In fact, index funds are mutual funds. Instead of selecting investments that share a set of qualities, an index fund selects assets based on their ability to match a specified index. The S&P 500 index, for example, comprises a variety of firms, so investing in a mutual fund that includes those companies gives you ownership of a portion of the whole index. Index funds for bonds are another option.

An expense ratio is what you’ll pay when you invest in any type of mutual fund, whether it’s a “normal” managed fund or an index fund. As a proportion of the total value of the fund, this is calculated each year. Mutual fund cost ratios and other charges tend to be higher in mutual funds than in index funds.

In any case, it’s a good idea to evaluate the fund’s expenses and fees because they chip away at your actual returns. Between 0.50 percent and 1.00 percent of assets under management are typical yearly cost ratios for actively managed mutual funds. Passively managed funds may have lower annual expense ratios, of the order of 0.20 percent.

Exchange-traded funds

There are a few differences between ETFs and regular mutual funds. Unlike a mutual (or index) fund, you do not hold any of the assets contained inside an ETF. A group of investments can be represented by an ETF, but you only own the ETF, not the underlying assets that make up the ETF portfolio.

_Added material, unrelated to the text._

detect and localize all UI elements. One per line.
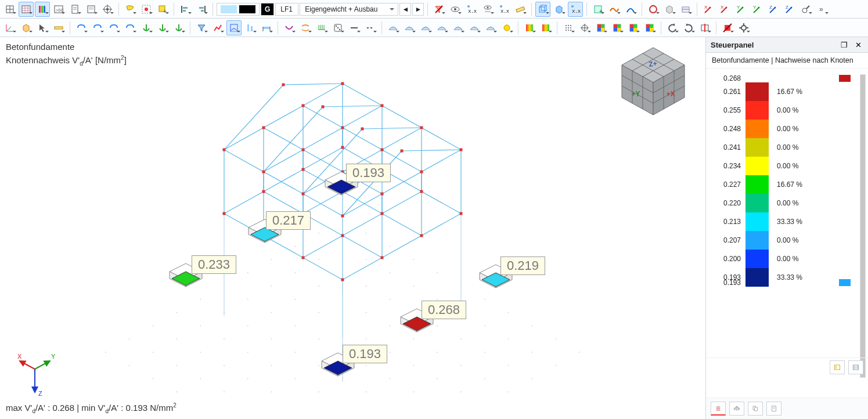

An ETF trades like a stock because of this distinction. The only time a mutual fund (or an index fund) transaction may be performed is once a day, and at that time, the fund’s assets must be settled. As with a stock, you can place a market order for an ETF at any time of the day or night.

ETFs are a type of hybrid between mutual funds and stocks since they offer both diversification and convenience of trading. Like index mutual funds, index ETFs exist as well. As with mutual funds, ETFs come with expense ratios, and if the broker you’re using imposes a transaction fee on trades, you’ll have to pay for it as well, just as you would with a stock transaction.

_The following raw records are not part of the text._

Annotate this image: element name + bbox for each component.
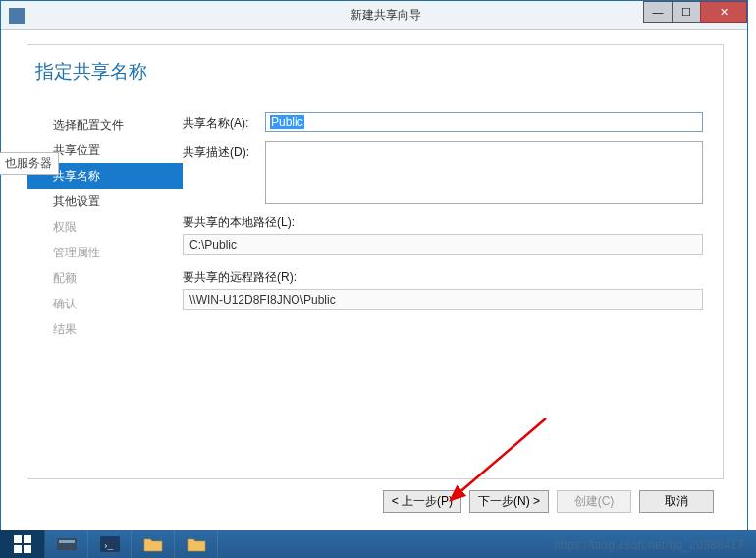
share-name-input[interactable]: Public: [265, 112, 703, 132]
tooltip: 也服务器: [0, 152, 59, 175]
window-controls: — ☐ ✕: [644, 1, 747, 23]
step-permissions: 权限: [41, 214, 183, 240]
window-title: 新建共享向导: [25, 7, 747, 24]
svg-rect-6: [59, 540, 75, 543]
step-confirm: 确认: [41, 291, 183, 316]
wizard-buttons: < 上一步(P) 下一步(N) > 创建(C) 取消: [383, 490, 714, 513]
minimize-button[interactable]: —: [643, 1, 673, 23]
create-button: 创建(C): [557, 490, 631, 513]
svg-rect-3: [14, 545, 22, 553]
powershell-icon: ›_: [100, 536, 120, 552]
share-name-label: 共享名称(A):: [183, 112, 265, 132]
task-explorer[interactable]: [132, 530, 175, 558]
close-button[interactable]: ✕: [700, 1, 747, 23]
step-results: 结果: [41, 316, 183, 342]
share-desc-label: 共享描述(D):: [183, 141, 265, 161]
local-path-label: 要共享的本地路径(L):: [183, 214, 703, 231]
cancel-button[interactable]: 取消: [639, 490, 714, 513]
local-path-value: C:\Public: [183, 234, 703, 255]
page-heading: 指定共享名称: [27, 45, 723, 84]
server-manager-icon: [57, 536, 77, 552]
wizard-window: 新建共享向导 — ☐ ✕ 指定共享名称 选择配置文件 共享位置 共享名称 其他设…: [0, 0, 748, 535]
task-powershell[interactable]: ›_: [88, 530, 132, 558]
share-desc-input[interactable]: [265, 141, 703, 204]
start-icon: [14, 535, 31, 553]
folder-icon: [187, 536, 206, 552]
svg-rect-5: [57, 538, 77, 550]
step-management: 管理属性: [41, 240, 183, 265]
task-explorer-2[interactable]: [175, 530, 218, 558]
next-button[interactable]: 下一步(N) >: [469, 490, 549, 513]
step-other-settings[interactable]: 其他设置: [41, 189, 183, 214]
step-share-location[interactable]: 共享位置: [41, 138, 183, 163]
maximize-button[interactable]: ☐: [672, 1, 701, 23]
folder-icon: [143, 536, 163, 552]
step-select-profile[interactable]: 选择配置文件: [41, 112, 183, 138]
step-quota: 配额: [41, 265, 183, 291]
svg-rect-2: [24, 535, 31, 543]
task-server-manager[interactable]: [45, 530, 88, 558]
svg-rect-1: [14, 535, 22, 543]
svg-text:›_: ›_: [104, 538, 114, 550]
watermark: https://blog.csdn.net/qq_20388417: [554, 538, 744, 552]
remote-path-value: \\WIN-U12D8FI8JNO\Public: [183, 289, 703, 310]
svg-rect-4: [24, 545, 31, 553]
app-icon: [9, 8, 25, 24]
content-panel: 指定共享名称 选择配置文件 共享位置 共享名称 其他设置 权限 管理属性 配额 …: [27, 44, 724, 479]
remote-path-label: 要共享的远程路径(R):: [183, 269, 703, 286]
start-button[interactable]: [0, 530, 45, 558]
titlebar: 新建共享向导 — ☐ ✕: [1, 1, 747, 30]
form-area: 共享名称(A): Public 共享描述(D): 要共享的本地路径(L): C:…: [183, 112, 723, 476]
previous-button[interactable]: < 上一步(P): [383, 490, 461, 513]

Real estate investment trusts

A real estate investment trust (REIT) may be an alternative for you if you’re looking for real estate exposure but don’t have the money to acquire property. Real estate investment trusts (REITs) own a variety of assets and distribute profits to their stockholders. Because REITs are listed on the stock exchange, it is possible to discover a ticker symbol and purchase them through a brokerage.

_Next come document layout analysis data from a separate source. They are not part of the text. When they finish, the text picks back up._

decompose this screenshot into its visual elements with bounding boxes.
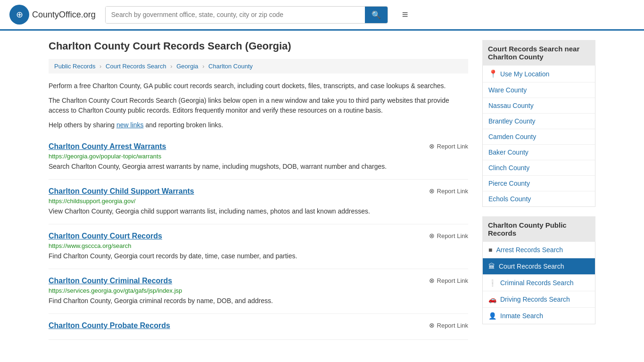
record-item-criminal-records: Charlton County Criminal Records ⊗ Repor… [49, 269, 468, 314]
desc-paragraph-1: Perform a free Charlton County, GA publi… [49, 81, 468, 91]
pub-records-inmate[interactable]: 👤 Inmate Search [483, 308, 595, 324]
logo-suffix: .org [81, 10, 96, 19]
record-title-criminal-records[interactable]: Charlton County Criminal Records [49, 277, 172, 285]
use-location-link[interactable]: 📍 Use My Location [488, 69, 589, 78]
report-link-2[interactable]: ⊗ Report Link [429, 187, 468, 195]
record-desc-2: View Charlton County, Georgia child supp… [49, 206, 468, 216]
nearby-nassau[interactable]: Nassau County [483, 98, 595, 114]
report-link-4[interactable]: ⊗ Report Link [429, 277, 468, 284]
record-title-probate-records[interactable]: Charlton County Probate Records [49, 321, 170, 330]
report-icon-2: ⊗ [429, 187, 435, 195]
driving-icon: 🚗 [488, 296, 496, 303]
report-icon-3: ⊗ [429, 232, 435, 239]
location-icon: 📍 [488, 69, 498, 78]
nearby-camden[interactable]: Camden County [483, 129, 595, 145]
public-records-list: ■ Arrest Records Search 🏛 Court Records … [482, 242, 595, 324]
new-links-link[interactable]: new links [116, 121, 144, 129]
record-desc-3: Find Charlton County, Georgia court reco… [49, 251, 468, 261]
pub-records-court[interactable]: 🏛 Court Records Search [483, 258, 595, 275]
description: Perform a free Charlton County, GA publi… [49, 81, 468, 130]
record-item-probate-records: Charlton County Probate Records ⊗ Report… [49, 314, 468, 340]
inmate-icon: 👤 [488, 312, 496, 320]
nearby-counties-list: 📍 Use My Location Ware County Nassau Cou… [482, 66, 595, 207]
report-link-3[interactable]: ⊗ Report Link [429, 232, 468, 239]
nearby-echols[interactable]: Echols County [483, 191, 595, 206]
record-url-1: https://georgia.gov/popular-topic/warran… [49, 153, 468, 160]
record-desc-1: Search Charlton County, Georgia arrest w… [49, 162, 468, 172]
search-input[interactable] [106, 7, 365, 23]
desc-paragraph-2: The Charlton County Court Records Search… [49, 96, 468, 115]
record-item-court-records: Charlton County Court Records ⊗ Report L… [49, 224, 468, 269]
search-button[interactable]: 🔍 [365, 7, 388, 23]
record-item-child-support: Charlton County Child Support Warrants ⊗… [49, 180, 468, 224]
pub-records-driving[interactable]: 🚗 Driving Records Search [483, 291, 595, 308]
logo-text: CountyOffice.org [32, 10, 96, 20]
search-container: 🔍 [105, 6, 388, 24]
breadcrumb: Public Records › Court Records Search › … [49, 59, 468, 74]
nearby-section-title: Court Records Search near Charlton Count… [482, 40, 595, 66]
court-icon: 🏛 [488, 263, 495, 270]
main-container: Charlton County Court Records Search (Ge… [39, 31, 605, 349]
record-title-arrest-warrants[interactable]: Charlton County Arrest Warrants [49, 142, 166, 151]
arrest-icon: ■ [488, 246, 492, 254]
logo-icon: ⊕ [9, 5, 29, 25]
breadcrumb-court-records[interactable]: Court Records Search [106, 63, 166, 70]
records-list: Charlton County Arrest Warrants ⊗ Report… [49, 135, 468, 340]
report-link-5[interactable]: ⊗ Report Link [429, 321, 468, 329]
breadcrumb-georgia[interactable]: Georgia [176, 63, 198, 70]
header: ⊕ CountyOffice.org 🔍 ≡ [0, 0, 644, 31]
report-icon-5: ⊗ [429, 321, 435, 329]
record-url-4: https://services.georgia.gov/gta/gafs/js… [49, 287, 468, 294]
record-title-court-records[interactable]: Charlton County Court Records [49, 232, 162, 240]
logo-name: CountyOffice [32, 10, 81, 19]
criminal-icon: ❕ [488, 279, 496, 287]
report-link-1[interactable]: ⊗ Report Link [429, 142, 468, 150]
nearby-ware[interactable]: Ware County [483, 82, 595, 98]
page-title: Charlton County Court Records Search (Ge… [49, 40, 468, 52]
breadcrumb-public-records[interactable]: Public Records [54, 63, 95, 70]
nearby-brantley[interactable]: Brantley County [483, 114, 595, 129]
record-title-child-support[interactable]: Charlton County Child Support Warrants [49, 187, 194, 196]
nearby-clinch[interactable]: Clinch County [483, 160, 595, 176]
public-records-section-title: Charlton County Public Records [482, 216, 595, 242]
record-url-2: https://childsupport.georgia.gov/ [49, 197, 468, 205]
record-item-arrest-warrants: Charlton County Arrest Warrants ⊗ Report… [49, 135, 468, 180]
breadcrumb-charlton[interactable]: Charlton County [208, 63, 253, 70]
record-url-3: https://www.gsccca.org/search [49, 242, 468, 249]
nearby-baker[interactable]: Baker County [483, 145, 595, 160]
logo[interactable]: ⊕ CountyOffice.org [9, 5, 96, 25]
pub-records-criminal[interactable]: ❕ Criminal Records Search [483, 275, 595, 291]
sidebar: Court Records Search near Charlton Count… [482, 40, 595, 340]
nearby-pierce[interactable]: Pierce County [483, 176, 595, 191]
desc-paragraph-3: Help others by sharing new links and rep… [49, 120, 468, 130]
pub-records-arrest[interactable]: ■ Arrest Records Search [483, 242, 595, 258]
menu-icon[interactable]: ≡ [402, 8, 408, 21]
report-icon-1: ⊗ [429, 142, 435, 150]
report-icon-4: ⊗ [429, 277, 435, 284]
record-desc-4: Find Charlton County, Georgia criminal r… [49, 296, 468, 306]
use-location-item[interactable]: 📍 Use My Location [483, 66, 595, 82]
content-area: Charlton County Court Records Search (Ge… [49, 40, 468, 340]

The Fundrise platform, for example, allows you to start investing in real estate with just $10 in their own REIT.

Alternative assets

An alternative asset is an investment that is regarded riskier than usual. They may also be more difficult to purchase and sell, or have less liquidity. They may also be relatively new assets in some circumstances. The following are a few instances of unconventional investments:

  • Commodities
  • Precious metals
  • Cryptocurrency
  • Collectibles
  • Art
  • Tax liens
  • Private funds
  • Master limited partnerships

All of them can be fascinating additions to your portfolio, but before investing in alternative assets, you need to exercise caution and assess your risk tolerance. Keep your alternative assets to less than 10% of your portfolio at all times. As an illustration, I hold cryptocurrencies to the tune of around 5% of my total assets. Even though they’ve grown, I’m not comfortable investing too much money into them, in case there are large losses later.

Bottom Line

Investing in your early twenties can help you build a strong financial foundation for the future. Assuming you don’t have a lot of money, to begin with, it’s best to get started as soon as possible to take advantage of compounding returns.

There are a plethora of starting points available. Check out our list of the top brokerage accounts if you’d want to establish an account and begin investing. Investing in your early twenties can help you build a strong financial foundation for the future. Assuming you don’t have a lot of money, to begin with, it’s best to get started as soon as possible to take advantage of compounding returns. There are a plethora of starting points available. Check out our list of the top brokerage accounts if you’d want to establish an account and begin investing.